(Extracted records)
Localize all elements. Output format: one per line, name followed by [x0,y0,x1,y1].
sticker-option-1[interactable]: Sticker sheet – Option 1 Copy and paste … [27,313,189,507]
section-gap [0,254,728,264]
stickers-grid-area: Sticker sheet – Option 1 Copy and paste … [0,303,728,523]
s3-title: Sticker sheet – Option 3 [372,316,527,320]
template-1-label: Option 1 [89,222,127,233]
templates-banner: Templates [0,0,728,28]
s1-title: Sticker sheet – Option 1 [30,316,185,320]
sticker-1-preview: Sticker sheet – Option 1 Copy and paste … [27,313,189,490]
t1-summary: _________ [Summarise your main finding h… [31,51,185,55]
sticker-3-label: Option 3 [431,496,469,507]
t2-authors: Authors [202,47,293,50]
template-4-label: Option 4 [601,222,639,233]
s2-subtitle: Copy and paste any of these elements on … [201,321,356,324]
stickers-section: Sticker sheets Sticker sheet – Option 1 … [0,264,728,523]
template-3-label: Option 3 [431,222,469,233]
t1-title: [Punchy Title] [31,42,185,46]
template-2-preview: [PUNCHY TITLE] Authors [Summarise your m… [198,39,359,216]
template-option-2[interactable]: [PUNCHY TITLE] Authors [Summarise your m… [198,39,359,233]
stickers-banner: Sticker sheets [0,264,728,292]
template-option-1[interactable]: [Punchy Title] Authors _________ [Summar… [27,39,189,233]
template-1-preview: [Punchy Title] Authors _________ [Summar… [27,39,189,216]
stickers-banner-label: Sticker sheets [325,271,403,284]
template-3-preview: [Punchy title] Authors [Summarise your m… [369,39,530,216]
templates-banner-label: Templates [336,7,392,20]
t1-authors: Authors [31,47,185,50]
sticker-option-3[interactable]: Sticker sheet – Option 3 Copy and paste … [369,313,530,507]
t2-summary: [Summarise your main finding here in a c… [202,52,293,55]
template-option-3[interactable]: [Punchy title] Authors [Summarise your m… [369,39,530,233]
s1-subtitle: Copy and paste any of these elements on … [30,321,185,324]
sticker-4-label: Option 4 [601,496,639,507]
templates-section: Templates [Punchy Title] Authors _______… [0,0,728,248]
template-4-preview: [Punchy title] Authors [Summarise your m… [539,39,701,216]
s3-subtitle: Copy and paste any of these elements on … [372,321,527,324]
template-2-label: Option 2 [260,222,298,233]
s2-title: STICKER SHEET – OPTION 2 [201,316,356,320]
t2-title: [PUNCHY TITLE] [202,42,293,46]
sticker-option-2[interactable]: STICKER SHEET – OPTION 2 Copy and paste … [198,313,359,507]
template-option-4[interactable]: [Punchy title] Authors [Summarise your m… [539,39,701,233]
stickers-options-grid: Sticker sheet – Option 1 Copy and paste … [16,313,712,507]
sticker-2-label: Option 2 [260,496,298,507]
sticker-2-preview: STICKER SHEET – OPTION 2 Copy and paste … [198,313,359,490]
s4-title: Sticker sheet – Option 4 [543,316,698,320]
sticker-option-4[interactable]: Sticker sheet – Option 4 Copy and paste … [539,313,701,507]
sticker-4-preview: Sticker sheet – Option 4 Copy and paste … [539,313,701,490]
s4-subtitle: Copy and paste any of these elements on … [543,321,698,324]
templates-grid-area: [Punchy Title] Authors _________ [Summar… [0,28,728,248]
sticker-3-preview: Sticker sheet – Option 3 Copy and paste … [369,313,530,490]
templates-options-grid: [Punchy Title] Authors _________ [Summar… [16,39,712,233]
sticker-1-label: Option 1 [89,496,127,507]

WORK TO BE COMPLETED » Please make an exact copy of each record.

RESPONSE BELOW »
Localize all elements. Output format: one per line, name followed by [x0,y0,x1,y1].
sticker-option-1[interactable]: Sticker sheet – Option 1 Copy and paste … [27,313,189,507]
section-gap [0,254,728,264]
stickers-grid-area: Sticker sheet – Option 1 Copy and paste … [0,303,728,523]
s3-title: Sticker sheet – Option 3 [372,316,527,320]
template-1-label: Option 1 [89,222,127,233]
templates-banner: Templates [0,0,728,28]
s1-title: Sticker sheet – Option 1 [30,316,185,320]
sticker-1-preview: Sticker sheet – Option 1 Copy and paste … [27,313,189,490]
t1-summary: _________ [Summarise your main finding h… [31,51,185,55]
sticker-3-label: Option 3 [431,496,469,507]
t2-authors: Authors [202,47,293,50]
template-4-label: Option 4 [601,222,639,233]
s2-subtitle: Copy and paste any of these elements on … [201,321,356,324]
stickers-section: Sticker sheets Sticker sheet – Option 1 … [0,264,728,523]
template-3-label: Option 3 [431,222,469,233]
t1-title: [Punchy Title] [31,42,185,46]
template-2-preview: [PUNCHY TITLE] Authors [Summarise your m… [198,39,359,216]
template-option-2[interactable]: [PUNCHY TITLE] Authors [Summarise your m… [198,39,359,233]
stickers-banner: Sticker sheets [0,264,728,292]
template-option-1[interactable]: [Punchy Title] Authors _________ [Summar… [27,39,189,233]
template-1-preview: [Punchy Title] Authors _________ [Summar… [27,39,189,216]
stickers-banner-label: Sticker sheets [325,271,403,284]
template-3-preview: [Punchy title] Authors [Summarise your m… [369,39,530,216]
templates-banner-label: Templates [336,7,392,20]
t1-authors: Authors [31,47,185,50]
sticker-option-3[interactable]: Sticker sheet – Option 3 Copy and paste … [369,313,530,507]
t2-summary: [Summarise your main finding here in a c… [202,52,293,55]
template-option-3[interactable]: [Punchy title] Authors [Summarise your m… [369,39,530,233]
s1-subtitle: Copy and paste any of these elements on … [30,321,185,324]
sticker-4-label: Option 4 [601,496,639,507]
templates-section: Templates [Punchy Title] Authors _______… [0,0,728,248]
template-4-preview: [Punchy title] Authors [Summarise your m… [539,39,701,216]
s3-subtitle: Copy and paste any of these elements on … [372,321,527,324]
template-2-label: Option 2 [260,222,298,233]
s2-title: STICKER SHEET – OPTION 2 [201,316,356,320]
t2-title: [PUNCHY TITLE] [202,42,293,46]
sticker-option-2[interactable]: STICKER SHEET – OPTION 2 Copy and paste … [198,313,359,507]
template-option-4[interactable]: [Punchy title] Authors [Summarise your m… [539,39,701,233]
stickers-options-grid: Sticker sheet – Option 1 Copy and paste … [16,313,712,507]
sticker-2-label: Option 2 [260,496,298,507]
sticker-2-preview: STICKER SHEET – OPTION 2 Copy and paste … [198,313,359,490]
s4-title: Sticker sheet – Option 4 [543,316,698,320]
sticker-option-4[interactable]: Sticker sheet – Option 4 Copy and paste … [539,313,701,507]
sticker-4-preview: Sticker sheet – Option 4 Copy and paste … [539,313,701,490]
s4-subtitle: Copy and paste any of these elements on … [543,321,698,324]
templates-grid-area: [Punchy Title] Authors _________ [Summar… [0,28,728,248]
sticker-3-preview: Sticker sheet – Option 3 Copy and paste … [369,313,530,490]
templates-options-grid: [Punchy Title] Authors _________ [Summar… [16,39,712,233]
sticker-1-label: Option 1 [89,496,127,507]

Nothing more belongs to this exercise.